[YOUR OBJECTIVE] Copy all lines below containing "directives".

-- EXERCISE MATERIALS follows --

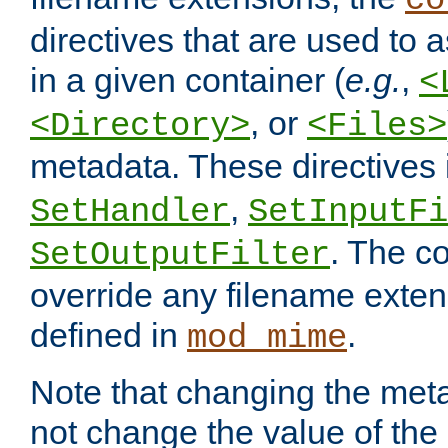
co
directives that are used to as
in a given container (
e.g.
,
<
, or
<Directory>
<Files>
metadata. These directives
,
SetHandler
SetInputFi
. The co
SetOutputFilter
override any filename exte
defined in
.
mod_mime
Note that changing the meta
not change the value of the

-- EXERCISE MATERIALS concluded --

[EXERCISE SOLUTION]
directives that are used to as
metadata. These directives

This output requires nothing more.